After serving in the Navy, George was a reporter with the Detroit Free Press for five years. He and his wife became editor and publisher of the weekly Vernon County Censor (Viroqua, Wis.) from 1950 to 1955, where, without regard for his career, he wrote editorials about Sen. Joseph McCarthy. In 1955, he became managing editor of the Grant County Independent, in Lancaster, Wis. In 1957 the family relocated to East Lansing, Mich.

George earned his master’s degree in general communication arts, followed by a Ph.D. in linguistics, at Michigan State University. He continued his career as a professor of journalism, spending a total of 22 years at Michigan State. In 1979, he became head of the news-editorial sequence at the Henry W. Grady School of Journalism and Mass Communication, University of Georgia. He was appointed professor emeritus upon his retirement.

George received the Atrium Award, presented by the Grady School and AmericasMart in Atlanta, Ga., for “diligent pursuit of excellence in fashion journalism” in 1991. He was the author of two books, “Structures of Modification in Contemporary American English,” published in 1971, and “News Writing,” published in 1975.

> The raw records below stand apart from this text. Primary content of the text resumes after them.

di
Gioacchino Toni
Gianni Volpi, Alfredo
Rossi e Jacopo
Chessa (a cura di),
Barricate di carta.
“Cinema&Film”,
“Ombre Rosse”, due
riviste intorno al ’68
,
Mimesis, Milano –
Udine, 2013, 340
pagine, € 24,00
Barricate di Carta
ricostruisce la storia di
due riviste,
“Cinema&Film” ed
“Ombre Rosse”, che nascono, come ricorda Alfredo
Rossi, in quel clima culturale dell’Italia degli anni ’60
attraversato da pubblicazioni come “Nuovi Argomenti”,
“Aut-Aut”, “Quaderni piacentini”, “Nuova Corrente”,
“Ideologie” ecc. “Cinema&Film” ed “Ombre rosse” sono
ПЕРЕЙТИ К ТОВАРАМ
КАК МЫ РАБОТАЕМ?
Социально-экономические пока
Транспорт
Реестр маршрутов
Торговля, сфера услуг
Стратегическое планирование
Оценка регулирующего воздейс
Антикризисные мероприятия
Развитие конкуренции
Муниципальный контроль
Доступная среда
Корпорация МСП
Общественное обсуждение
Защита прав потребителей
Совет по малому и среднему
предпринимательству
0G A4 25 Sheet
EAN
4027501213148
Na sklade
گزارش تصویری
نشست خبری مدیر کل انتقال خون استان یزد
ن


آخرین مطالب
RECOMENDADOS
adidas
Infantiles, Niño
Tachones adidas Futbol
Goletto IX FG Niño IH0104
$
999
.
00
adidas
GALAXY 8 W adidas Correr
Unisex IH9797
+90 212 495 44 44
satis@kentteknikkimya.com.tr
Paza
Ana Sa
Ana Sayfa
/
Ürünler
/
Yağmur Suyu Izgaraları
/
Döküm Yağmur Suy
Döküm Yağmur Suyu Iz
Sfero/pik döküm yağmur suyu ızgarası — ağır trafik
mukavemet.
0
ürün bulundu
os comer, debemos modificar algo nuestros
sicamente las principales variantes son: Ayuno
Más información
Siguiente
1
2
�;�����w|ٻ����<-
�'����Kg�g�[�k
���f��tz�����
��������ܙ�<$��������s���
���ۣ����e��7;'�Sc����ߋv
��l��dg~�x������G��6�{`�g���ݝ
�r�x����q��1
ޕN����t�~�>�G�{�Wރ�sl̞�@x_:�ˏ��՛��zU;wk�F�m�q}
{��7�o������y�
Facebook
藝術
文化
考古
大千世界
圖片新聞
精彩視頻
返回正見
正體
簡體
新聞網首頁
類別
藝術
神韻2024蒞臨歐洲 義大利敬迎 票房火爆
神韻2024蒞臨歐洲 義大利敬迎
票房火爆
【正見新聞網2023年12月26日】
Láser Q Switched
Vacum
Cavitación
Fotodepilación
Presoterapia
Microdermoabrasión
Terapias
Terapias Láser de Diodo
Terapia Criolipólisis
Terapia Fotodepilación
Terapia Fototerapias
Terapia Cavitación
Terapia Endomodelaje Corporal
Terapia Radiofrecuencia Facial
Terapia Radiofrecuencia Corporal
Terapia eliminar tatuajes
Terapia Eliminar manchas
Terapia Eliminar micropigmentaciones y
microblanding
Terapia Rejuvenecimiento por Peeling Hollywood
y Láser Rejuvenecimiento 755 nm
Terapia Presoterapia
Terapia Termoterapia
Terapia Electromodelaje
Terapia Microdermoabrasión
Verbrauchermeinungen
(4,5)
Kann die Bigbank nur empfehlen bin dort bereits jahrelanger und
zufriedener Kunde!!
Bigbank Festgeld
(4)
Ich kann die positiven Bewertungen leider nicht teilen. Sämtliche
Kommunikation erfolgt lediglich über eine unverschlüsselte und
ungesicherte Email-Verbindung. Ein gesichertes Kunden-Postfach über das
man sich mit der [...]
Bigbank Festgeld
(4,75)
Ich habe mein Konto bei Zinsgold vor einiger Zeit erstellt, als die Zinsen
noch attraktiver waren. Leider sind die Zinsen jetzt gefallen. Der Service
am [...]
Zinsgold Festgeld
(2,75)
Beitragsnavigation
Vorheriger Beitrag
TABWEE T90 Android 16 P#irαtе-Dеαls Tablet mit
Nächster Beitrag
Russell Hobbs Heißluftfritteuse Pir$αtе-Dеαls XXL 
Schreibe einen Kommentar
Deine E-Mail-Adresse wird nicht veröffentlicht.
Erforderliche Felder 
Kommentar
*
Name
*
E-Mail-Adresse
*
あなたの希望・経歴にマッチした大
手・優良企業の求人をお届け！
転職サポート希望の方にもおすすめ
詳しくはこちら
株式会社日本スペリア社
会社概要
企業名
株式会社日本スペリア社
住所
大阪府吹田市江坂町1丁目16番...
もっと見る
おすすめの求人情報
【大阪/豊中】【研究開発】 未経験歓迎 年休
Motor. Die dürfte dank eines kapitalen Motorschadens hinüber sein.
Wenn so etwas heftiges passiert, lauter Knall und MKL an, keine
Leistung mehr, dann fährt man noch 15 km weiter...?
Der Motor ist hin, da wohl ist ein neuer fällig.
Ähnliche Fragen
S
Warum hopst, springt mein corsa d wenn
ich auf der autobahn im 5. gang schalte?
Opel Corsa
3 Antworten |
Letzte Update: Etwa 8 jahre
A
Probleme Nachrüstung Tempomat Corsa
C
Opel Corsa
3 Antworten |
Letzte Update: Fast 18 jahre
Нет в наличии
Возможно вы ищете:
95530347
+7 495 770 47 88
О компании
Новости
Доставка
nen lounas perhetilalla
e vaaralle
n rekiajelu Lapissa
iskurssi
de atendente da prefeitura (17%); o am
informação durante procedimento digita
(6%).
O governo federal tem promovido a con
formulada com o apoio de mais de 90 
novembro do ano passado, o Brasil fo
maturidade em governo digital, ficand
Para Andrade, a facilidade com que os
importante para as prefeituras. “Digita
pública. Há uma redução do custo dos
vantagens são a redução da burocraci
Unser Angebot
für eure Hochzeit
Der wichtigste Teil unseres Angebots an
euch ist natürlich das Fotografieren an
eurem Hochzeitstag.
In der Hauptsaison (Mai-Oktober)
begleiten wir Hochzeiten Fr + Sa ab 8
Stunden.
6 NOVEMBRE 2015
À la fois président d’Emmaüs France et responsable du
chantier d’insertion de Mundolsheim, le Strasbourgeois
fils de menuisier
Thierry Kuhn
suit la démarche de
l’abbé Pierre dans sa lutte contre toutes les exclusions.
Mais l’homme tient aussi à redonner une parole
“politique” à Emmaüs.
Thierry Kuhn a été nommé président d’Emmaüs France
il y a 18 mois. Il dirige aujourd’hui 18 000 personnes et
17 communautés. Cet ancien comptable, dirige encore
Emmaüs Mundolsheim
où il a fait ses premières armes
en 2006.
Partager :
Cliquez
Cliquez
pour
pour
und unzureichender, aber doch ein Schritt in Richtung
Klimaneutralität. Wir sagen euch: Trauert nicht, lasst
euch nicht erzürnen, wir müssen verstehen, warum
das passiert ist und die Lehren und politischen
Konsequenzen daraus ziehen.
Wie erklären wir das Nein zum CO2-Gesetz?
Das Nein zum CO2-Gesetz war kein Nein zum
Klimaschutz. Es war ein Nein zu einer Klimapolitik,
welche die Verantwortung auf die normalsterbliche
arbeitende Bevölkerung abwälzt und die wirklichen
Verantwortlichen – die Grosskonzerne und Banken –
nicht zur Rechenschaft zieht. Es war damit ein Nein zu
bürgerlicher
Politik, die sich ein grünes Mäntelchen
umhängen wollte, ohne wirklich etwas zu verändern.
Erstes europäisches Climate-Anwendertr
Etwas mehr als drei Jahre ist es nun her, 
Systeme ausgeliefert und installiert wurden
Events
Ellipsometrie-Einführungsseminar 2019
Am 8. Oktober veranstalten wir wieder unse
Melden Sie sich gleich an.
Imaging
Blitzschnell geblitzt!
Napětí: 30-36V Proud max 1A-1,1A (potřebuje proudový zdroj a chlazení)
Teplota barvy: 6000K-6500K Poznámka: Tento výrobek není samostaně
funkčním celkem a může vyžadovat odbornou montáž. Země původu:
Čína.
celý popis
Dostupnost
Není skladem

Upon retirement in 1990 to the Vineyard with his wife Mary Lu, George continued his life of gardening, reading, and genealogy. He also continued his Uncle Henry’s legacy of preserving open space on Martha’s Vineyard as a member of the board of directors for the Sheriff’s Meadow Foundation. This culminated in the recent creation of the George A. Hough Preserve in North Tisbury. He is remembered by his family as a loving husband, father, grandfather, and proud great-grandfather who loved to tell entertaining stories about his travels around the world with his grandfather, George Anthony Hough, known as Pat.

George’s grandson, Neil, flew from Albuquerque, N.M., to be with his grandfather. He wrote, “George had just recovered from hip surgery, a major medical intervention for anyone, let alone a 94-year-old. I thought he was doing pretty well. We read the Sunday New York Times together. We talked about seeing each other again this coming Christmas season. George was many things — a war hero, a husband and father — but first and foremost, to me, he was my grandfather. I’ll always remember going fishing and camping, and making blueberry pancakes on the beach with him, and diving off protruding rocks in the sounds while stepping over barnacles and looking off to the ever-so-far-away, but still visible, Elizabeth Islands. I’ll always remember his skill as a gardener, and the blue ribbons he won at the Martha’s Vineyard Agricultural Fair for his garlic, tomatoes, and squash. Getting garlic for Christmas was the best. In return, when we asked what he wanted, he would tell us, ‘Manure.’ I don’t know that he ever got it for Christmas. George lives on, too. I’m working on my doctorate because of him. I never would have persisted without his example. I care about inequality, civic participation, and community because of him. George would often say that you just have to keep plugging away. We will, and we will always remember him. Thank you for everything, George.”

A memorial service for George will be held at some time in the future. Donations in his memory may be made to the The Sheriff’s Meadow Foundation, RR1 Box 319X, Vineyard Haven, MA 02568.